Dosya Yargıtay Birinci Başkanlığına gönderilmekle, Yargıtay Ceza Genel Kurulunca okundu, gereği görüşülüp düşünüldü.
TÜRK MİLLETİ ADINA
CEZA GENEL KURULU KARARI
Yargıtay Ceza Genel Kurulunca çözümlenmesi gereken uyuşmazlık, mahkemenin takdirine ilişkin konularda yasa yararına bozma yasa yoluna başvurulması olanağının bulunup bulunmadığı ve 5237 sayılı TCY’nın 145. maddesindeki değer azlığı ve buna bağlı olarak cezada indirim veya ceza verilmemesinin, takdire ilişkin hususlar içinde yer alıp almadığının saptanmasına ilişkindir.
Öğretide “
“olağanüstü temyiz”
” olarak adlandırılan yasa yararına bozma olağanüstü yasa yolunun koşulları ve sonuçları “
“kanun yararına bozma”
” adı ile 5271 sayılı CYY’nın 309 ve 310. maddelerinde düzenlenmiştir.

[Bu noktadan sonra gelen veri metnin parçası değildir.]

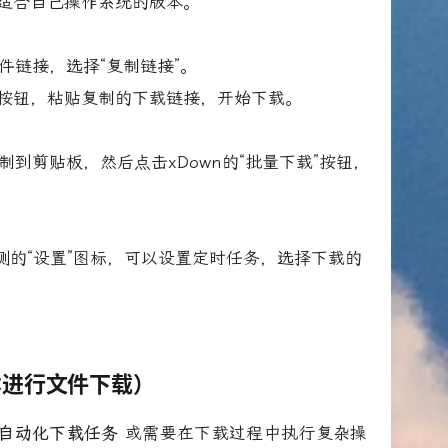
适合自己操作系统的版本。
件链接，选择“复制链接”。
载”按钮，粘贴复制的下载链接，开始下载。
到剪贴板，然后点击xDown的“批量下载”按钮，
侧的“设置”图标，可以设置定时任务，选择下载的
脚本进行文件下载）
自动化下载任务
或需要在下载过程中执行复杂操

5271 sayılı Yasanın 309. maddesi uyarınca, hâkim veya mahkemece verilip istinaf veya temyiz incelemesinden geçmeksizin kesinleşen karar veya hükümlerde, maddî hukuka veya yargılama hukukuna ilişkin hukuka aykırılık bulunduğunu öğrenen Adalet Bakanlığı, o karar veya hükmün Yargıtay’ca bozulması istemini, yasal nedenlerini açıklayarak, Yargıtay Cumhuriyet Başsavcılığına yazılı olarak bildirecektir. Bunun üzerine Yargıtay Cumhuriyet Başsavcılığı da hükmün veya kararın bozulması istemini içeren yazısına bu nedenleri aynen yazarak, Yargıtay ceza dairesine verecek, ileri sürülen nedenlerin Yargıtay’ca yerinde görülmesi halinde karar veya hüküm yasa yararına bozulacak, yerinde görülmezse istem reddedilecektir.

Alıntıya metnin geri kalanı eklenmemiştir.